The backdrop of Barbieland looks a lot like the mountainous backdrop of Malibu — although online stories say those are the San Jacinto Mountains, behind Palm Springs. There are Malibu shirts scattered around here and at some point Simi Liu’s Ken challenges Ryan Gosling’s Ken to a “beach off” at Malibu. The whole beach obsession is very Malibu.
Little known fact: Ruth Handler — the creator of the Barbie doll — lived in Malibu Colony with her husband Elliott Handler, a co-founder of Mattel. They named their dolls Barbie and Ken after their own children and made SERIOUS bank on Barbie dolls and accoutrement from day one and skyrocketing up to now.
In 1959 — the year Barbie was introduced — Mattel sold 300,000 dolls at $3 each for a whopping $900,000 ($9,283,882.21 in modern dollars). Sixty-plus-years later, citizens purchase 100 Barbie dolls every 60 seconds. That adds up to sales of over 1 billion a year, every year.
Righteous bucks! Which allowed the Handlers in 1993 to buy a 4,225-square-foot, five-bedroom, four-bathroom beachfront Malibu Colony house built in 1949 (#73 if you must know). Ruth Handler passed on to Barbieland in 2002 and her husband joined her in 2011. The house sold for $9.8 million in 2015. The creators of Barbie and the namesakes for Barbie and Ken lived in Malibuland and maybe that’s partly why the movie “Barbie” is infused with the look and feel of Malibu.
Add to that, the movie “Don’t Make Waves,” which starred Sharon Tate as a bodacious blonde beach babe named Malibu, who some say inspired Malibu Barbie, which first sold in 1971 — two years after the tragic murder of Sharon Tate.
So there’s more than a little Malibu DNA in Barbie the doll and “Barbie” the movie, but is it worth driving over the mountains and far away to sit in a theater to see it?
Rotten Tomatoes gave it an 88 percent rating but the number that matters is the boffo $1.18 billion “Barbie” had earned as of Aug. 13. You’re talking real money.
“Barbie” the movie is an opinion divider in these divisive times.

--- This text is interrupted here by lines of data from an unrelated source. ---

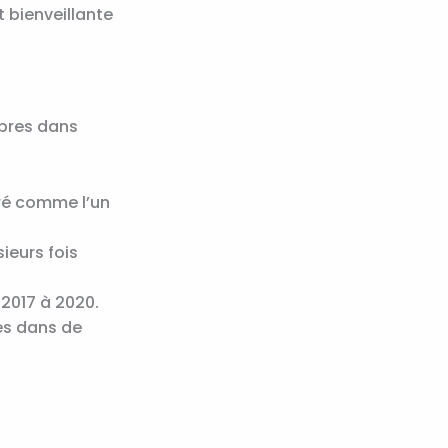
t bienveillante
bres dans
éré comme l’un
ieurs fois
 2017 à 2020.
les dans de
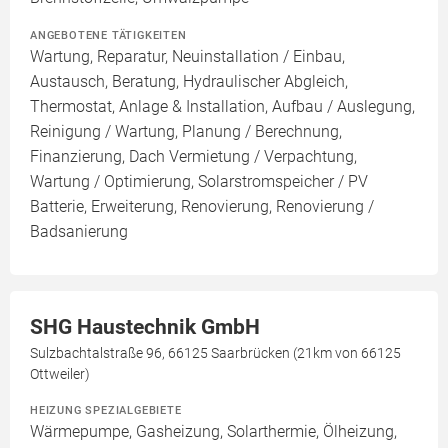
ANGEBOTENE TÄTIGKEITEN
Wartung, Reparatur, Neuinstallation / Einbau,
Austausch, Beratung, Hydraulischer Abgleich,
Thermostat, Anlage & Installation, Aufbau / Auslegung,
Reinigung / Wartung, Planung / Berechnung,
Finanzierung, Dach Vermietung / Verpachtung,
Wartung / Optimierung, Solarstromspeicher / PV
Batterie, Erweiterung, Renovierung, Renovierung /
Badsanierung
SHG Haustechnik GmbH
Sulzbachtalstraße 96, 66125 Saarbrücken (21km von 66125
Ottweiler)
HEIZUNG SPEZIALGEBIETE
Wärmepumpe, Gasheizung, Solarthermie, Ölheizung,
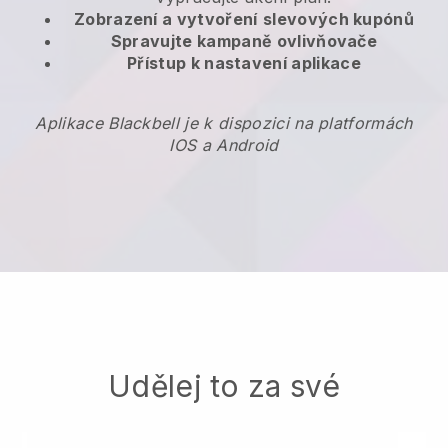
Zobrazení a vytvoření
slevových kupónů
Spravujte kampaně ovlivňovače
Přístup k nastavení aplikace
Aplikace Blackbell je k dispozici na platformách
IOS a Android
Udělej to za své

The story made my patriarchy-obsessed, anarcho-feminist friend cry and laugh and girl-power-fist pump and cry some more.
In this corner you have pressured-speech, right-wing-nong Ben Shapiro babbling and yaddaing on for 43 minutes about the wokeness of “Barbie.”
In that other corner, usually grumpy New Yorker reviewer Richard Brody loved the movie in a review effusively titled “Barbie is Brilliant, Beautiful and Fun as Hell.” Brody babbled a bit himself: “’Barbie’ is about the intellectual demand and emotional urgency of making preëxisting subjects one’s own, and it advocates for imaginative infidelity, the radical off-label manipulation of existing intellectual property.”
You’ll just have to see it for yourself, but if you can’t wait for “Barbie” to come streaming into your home theater, Cineopolis is a pretty cool place to see this Malibu-infused movie. And since you’re over there anyway maybe stop at Costco or In N Out before you canyon-rush back to this side and breathe a big sigh of relief that Malibuland is what it is — a beautyarchy mostly undefiled by the mallaise and Agouraphobia of the outside world.